In order to determine an optimal plan for a complex task, one often deals with dynamic and hierarchical relationships between several entities. Traditionally, such problems are tackled with optimal control, which relies on the optimization of cost functions; instead, a recent biologically-motivated proposal casts planning and control as an inference process. Active inference assumes that action and perception are two complementary aspects of life whereby the role of the former is to fulfill the predictions inferred by the latter. In this study, we present a solution, based on active inference, for complex control tasks. The proposed architecture exploits hybrid (discrete and continuous) processing, and it is based on three features: the representation of potential body configurations related to the objects of interest; the use of hierarchical relationships that enable the agent to flexibly expand its body schema for tool use; the definition of potential trajectories related to the agent's intentions, used to infer and plan with dynamic elements at different temporal scales.
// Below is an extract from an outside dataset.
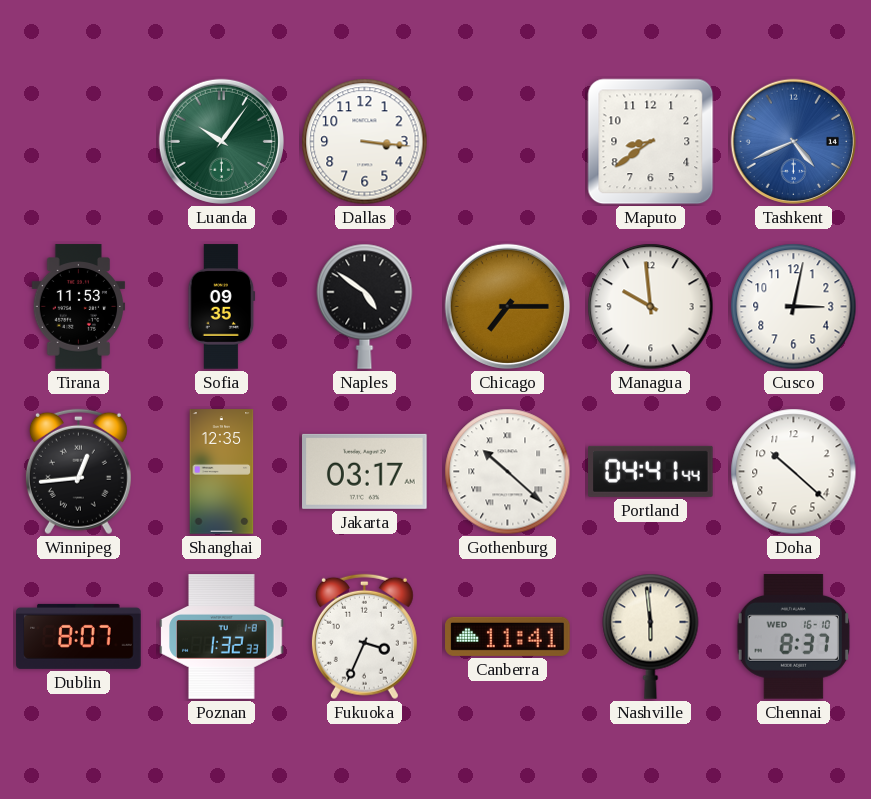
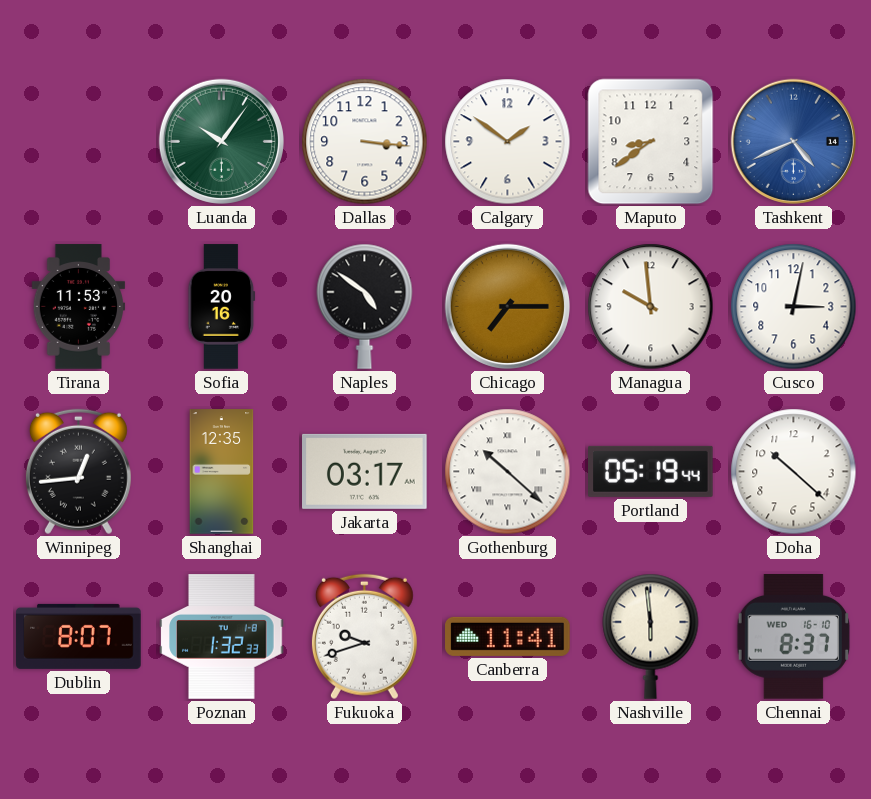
Calgary: none -> 1:51
Sofia: 09:35 -> 20:16
Portland: 04:41 -> 05:19
Fukuoka: 3:34 -> 9:42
We evaluate this deep hybrid model on a habitual task: reaching a moving object after having picked a moving tool. We show that the model can tackle the presented task under different conditions. This study extends past work on planning as inference and advances an alternative direction to optimal control.

翻译：为复杂任务确定最优规划时，常需处理多个实体间的动态层次关系。传统方法采用最优控制理论，其依赖于成本函数的优化；而近期一项受生物学启发的提案则将规划与控制重构为推理过程。主动推断理论认为，行动与感知是生命活动的两个互补方面，前者的作用在于实现后者所推断的预测。本研究提出一种基于主动推断的复杂控制任务解决方案。该架构利用混合（离散与连续）处理机制，基于三大特征构建：与目标物体相关的潜在身体构型表征；使智能体能够灵活扩展其工具使用身体图式的层次关系；与智能体意图相关的潜在轨迹定义，用于在不同时间尺度上对动态元素进行推理与规划。我们在习惯性任务（拾取移动工具后触及移动物体）上评估该深度混合模型，证明其能在不同条件下处理所提出的任务。本研究拓展了既往将规划视为推理的研究工作，并为最优控制理论提供了替代方向。